There are two main ways you can get started with training: 1) You can find a BJJ gym near you and do a trial day, or 2) you can create your own mini home gym and start training with friends. Option #2 is how our team at Porrada got started! We ordered 1-inch thick puzzle mats in a 10’x10’ square and began training using online resources. If you do start with the second option, we recommend eventually finding a gym down the road in your career. It will help you by allowing you to roll with more people and receive high-level instruction.

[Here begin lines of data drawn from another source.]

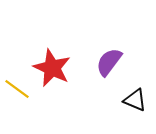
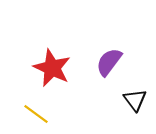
yellow line: moved 19 px right, 25 px down
black triangle: rotated 30 degrees clockwise
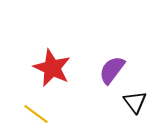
purple semicircle: moved 3 px right, 8 px down
black triangle: moved 2 px down
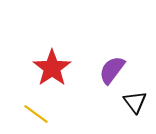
red star: rotated 12 degrees clockwise
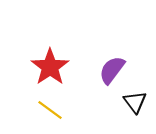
red star: moved 2 px left, 1 px up
yellow line: moved 14 px right, 4 px up
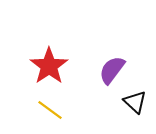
red star: moved 1 px left, 1 px up
black triangle: rotated 10 degrees counterclockwise
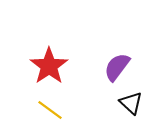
purple semicircle: moved 5 px right, 3 px up
black triangle: moved 4 px left, 1 px down
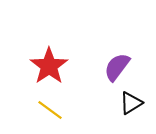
black triangle: rotated 45 degrees clockwise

BJJ is quite similar to wrestling. Both start standing and use takedowns as a method to score points. Both use very similar mechanics overall. The main differences are that there are no pins (you can be on your back in Jiu-Jitsu), BJJ involves submissions, and the points system for each is very different. BJJ grants points for takedowns/sweeps, back control, mount, guard passes, and knee on belly. Wrestling grants points for takedowns, escapes, and back points (back exposure for freestyle).

BJJ is a very unique sport in many ways. There are so many incredible benefits to training Jiu-Jitsu. The biggest reasons we advocate for it are the mindset training and the added ability to defend yourself. In BJJ, you are forced to humble yourself over and over again, every single day. This sport is a great way to mature rapidly and generally become a better person (in our opinion). You will also have a better ability to defend yourself than 99% of the population—a pretty big bonus.

You’re never too old to start training! We see people on the mats of all ages and sizes. Large and small, old and young can, and should, train BJJ. If you are on the older side, it is perfectly acceptable to take it slow and learn at your own pace. You don’t always have to go full speed—don’t worry. There are typically also classes that separate people by goals. Certain classes are for those who want to compete, some are for general instruction, and some are specifically for self-defense teachings. There is a place for everyone on the mats.